An exact copy of the data is needed, but without any of its images.

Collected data
------------------------------------------------------------------------

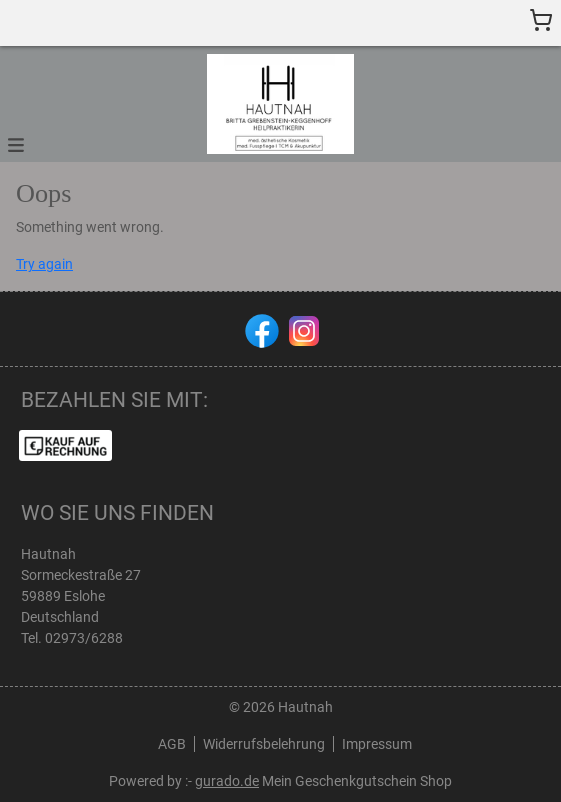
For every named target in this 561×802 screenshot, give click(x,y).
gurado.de (227, 781)
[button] (16, 143)
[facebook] (260, 329)
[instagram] (302, 329)
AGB (172, 744)
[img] (280, 104)
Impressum (377, 744)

------------------------------------------------------------------------

- ANSWER TO THIS EXERCISE:
For every named target in this 561×802 screenshot, give click(x,y).
gurado.de (227, 781)
[button] (16, 143)
[facebook] (260, 329)
[instagram] (302, 329)
AGB (172, 744)
[img] (280, 104)
Impressum (377, 744)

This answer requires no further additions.